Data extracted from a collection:
=== Begin Enclosure ===

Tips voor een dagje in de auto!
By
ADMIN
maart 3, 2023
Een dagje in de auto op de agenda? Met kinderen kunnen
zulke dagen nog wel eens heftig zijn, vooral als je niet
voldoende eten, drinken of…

=== End Enclosure ===
=== Begin Enclosure ===

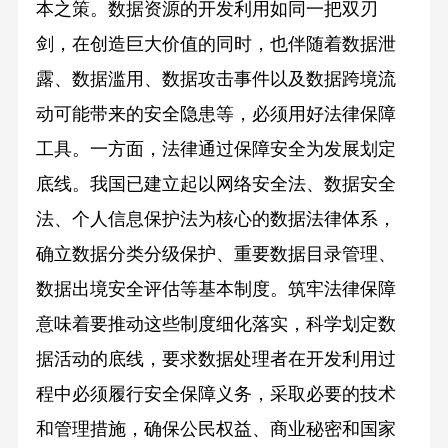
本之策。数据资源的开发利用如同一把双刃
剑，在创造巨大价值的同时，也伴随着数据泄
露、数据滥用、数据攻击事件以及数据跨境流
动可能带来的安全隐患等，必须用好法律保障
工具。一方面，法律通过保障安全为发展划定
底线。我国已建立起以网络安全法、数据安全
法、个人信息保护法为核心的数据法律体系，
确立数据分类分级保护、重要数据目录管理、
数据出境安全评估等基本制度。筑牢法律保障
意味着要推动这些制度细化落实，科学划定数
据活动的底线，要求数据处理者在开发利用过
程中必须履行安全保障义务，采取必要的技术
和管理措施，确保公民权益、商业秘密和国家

=== End Enclosure ===
=== Begin Enclosure ===

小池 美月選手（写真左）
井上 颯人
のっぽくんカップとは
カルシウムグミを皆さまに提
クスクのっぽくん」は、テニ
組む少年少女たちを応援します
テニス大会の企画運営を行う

=== End Enclosure ===

* [PROBLEM STATEMENT] Above this instruction are the records; retype exactly the lines from the one containing "动可能带来的安全隐患等，必须用好法律保障" up to and including the one containing "和管理措施，确保公民权益、商业秘密和国家".

* [SOLUTION]
动可能带来的安全隐患等，必须用好法律保障
工具。一方面，法律通过保障安全为发展划定
底线。我国已建立起以网络安全法、数据安全
法、个人信息保护法为核心的数据法律体系，
确立数据分类分级保护、重要数据目录管理、
数据出境安全评估等基本制度。筑牢法律保障
意味着要推动这些制度细化落实，科学划定数
据活动的底线，要求数据处理者在开发利用过
程中必须履行安全保障义务，采取必要的技术
和管理措施，确保公民权益、商业秘密和国家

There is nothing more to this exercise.